Last month, National Cable & Telecommunications Association president Michael Powell warned programmers that the escalation of sports rights packages (ESPN’s eight-year extension with the NFL will cost $1.9 billion per season, a 63 percent increase from the previous payout) could lead to the implosion of the cable model and attract the unwanted intervention of the federal government.
For his part, Skipper sees the sports debate as largely muddied by misinformation. “There clearly is a lot in the atmosphere about sports right costs and what that means for distributors and consumers, but you really have to separate us from the regional sports nets,” he says. “Nobody is really complaining about us. Never a peep was heard when we did our deals, because the operators understand that we bring the most value.”
While the allure of local sports franchises in major markets has made the RSN model one of the most enviable in media, there is a significant shortfall between what a regional network can deliver and the sort of audience ESPN can whip up on even a slow night. Per Nielsen, the top-rated YES Network in 2012 averaged 68,000 households per night in the New York DMA, while Yankees telecasts drew 290,000. In the same period, ESPN averaged 1.75 million HHs, or roughly 26 times YES Net’s prime-time deliveries. And while there’s an obvious disparity in distribution, YES Net still commands a princely carriage fee of nearly $3 per sub per month.
“ESPN’s average-minute audience is greater than all—it’s double that of all the RSNs combined, every single one of them,” Skipper says. “And that needs to be kept in perspective if people want to talk about what we receive from distributors versus what they receive.”
NOT PHONING IT IN
Though no one could have guessed that this would be the case back in 2006, mobile now stands as ESPN’s fastest-growing segment. Per Nielsen, the company last year ranked No. 1 in unique visitors (13.3 million) and total minutes (642 million) in the sports category across the mobile Web and apps. Moreover, ESPN.com dominates the mobile sports space with a 33 percent share of minutes, triple that of its closest competitor. And yet for all that, an early experiment in the wireless space was anything but promising.
Launched with much fanfare during Super Bowl XL in 2006, Mobile ESPN was billed as a unique way for sports fans to access real-time scores and news in the pre-smartphone era.
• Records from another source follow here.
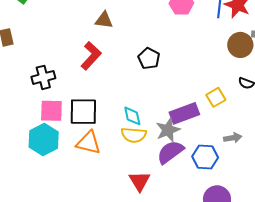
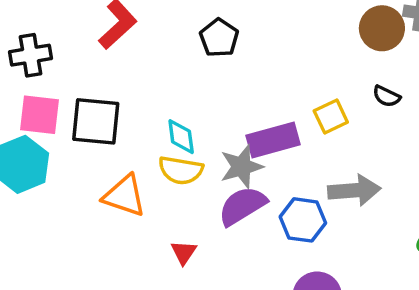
gray arrow: (233, 138) -> (354, 190), size x1.6
orange triangle: (89, 143) -> (124, 196), moved
red triangle: (139, 181) -> (184, 252), size x0.7

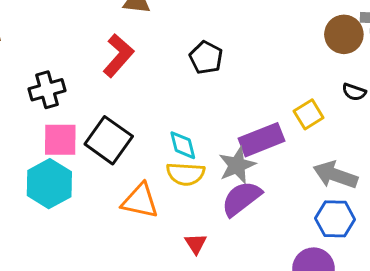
black square: (96, 121) -> (109, 140), turned 36
gray arrow: (354, 190) -> (335, 175), turned -150
blue hexagon: (303, 220) -> (335, 219), moved

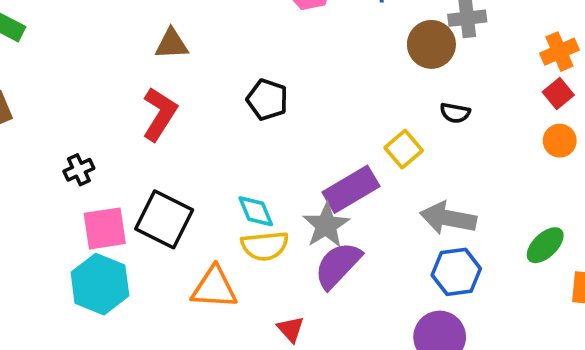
black cross: (47, 90) -> (79, 170), size x0.7

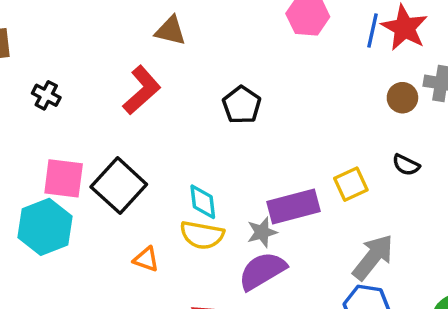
brown circle: (431, 44) -> (402, 98), size x0.7
black cross: (79, 170) -> (46, 95), moved, turned 36
gray arrow: (448, 218) -> (373, 257), turned 102
gray star: (326, 225) -> (262, 232), size x0.7
orange triangle: (214, 288) -> (146, 259), size x0.6

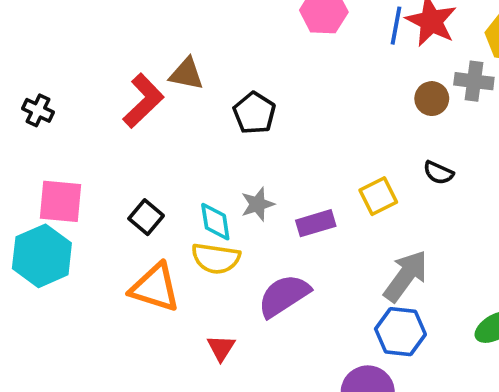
brown triangle: (171, 31) -> (186, 74), moved
black square: (119, 186) -> (146, 217), moved, size x0.6
purple rectangle: (293, 206) -> (316, 223), size x0.7
gray star: (262, 232) -> (258, 204), moved
orange triangle: (146, 259) -> (155, 288), size x1.8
All consumers had to do was plunk down $399 for a specially branded, black-and-red phone (a onetime fee that did not include a monthly service charge), and they got a direct line to Bristol. The trouble was, there were two significant flaws in ESPN’s business model. For one thing, the pricing was all out of whack for what amounted to a flip phone on human growth hormone. More importantly, much of the allure of the service depended upon inflexible number-portability regulations, which were legislated out of existence just three months before ESPN rolled out the mobile service.
“Our business plan called for us to take a certain percentage of the people who moved every month and sell them an expensive phone,” Skipper recalls. “As soon as number portability went in, the phone companies went nuclear with retention programs that included free phones, and so there went our business plan.” All told, a mere 30,000 subscribers signed up for Mobile ESPN. Shortly before ESPN shuttered the service on Dec. 31, 2006, Walt Disney Co. CEO Bob Iger said the company’s investment in the service amounted to $150 million.
Despite the loss, no one was hurled under the bus, least of all Skipper. Besides, the initial outlay gave rise to the company’s current mobile suite. “One of the bigger advantages is that our company has always invested,” says John Kosner, evp, ESPN digital and print media. “They invested when the bubble burst in 2001 and they invested when the economy went totally south in ’08 and ’09. They invested in the creation of the ESPN phone, which, however misguided this little hardware opportunity was, the investment in the software we benefit from today.”
Skipper says it was worth taking a big swing because the initial foray into mobile helped Bristol prepare for the smartphone revolution. “We took a chance … and cut our losses pretty quick. People lose the most money being stubborn,” he says. “But we did learn the business. We learned how to create content on a phone and we used that expertise to have the share we have now. It’s our highest share, north of 50 percent, because those same people we brought in-house to create the phone now create the content. So it’s a weird way to have gone about it, but we now generate significant revenue and operating profits on our mobile platforms.”
As Kosner puts it, the guiding principle behind ESPN’s mobile development is a constant recalibration of how best to serve up content to the nation’s restless army of sports fanatics. “There’s some serendipity to it. You realize that there are these periods of time where audiences are available for a media experience that simply did not exist in the past,” he says. “I’ve worked for John Skipper since 2000, and the idea of the going after something new, something you didn’t expect, is very motivating. And I think the fans respond to that as well.”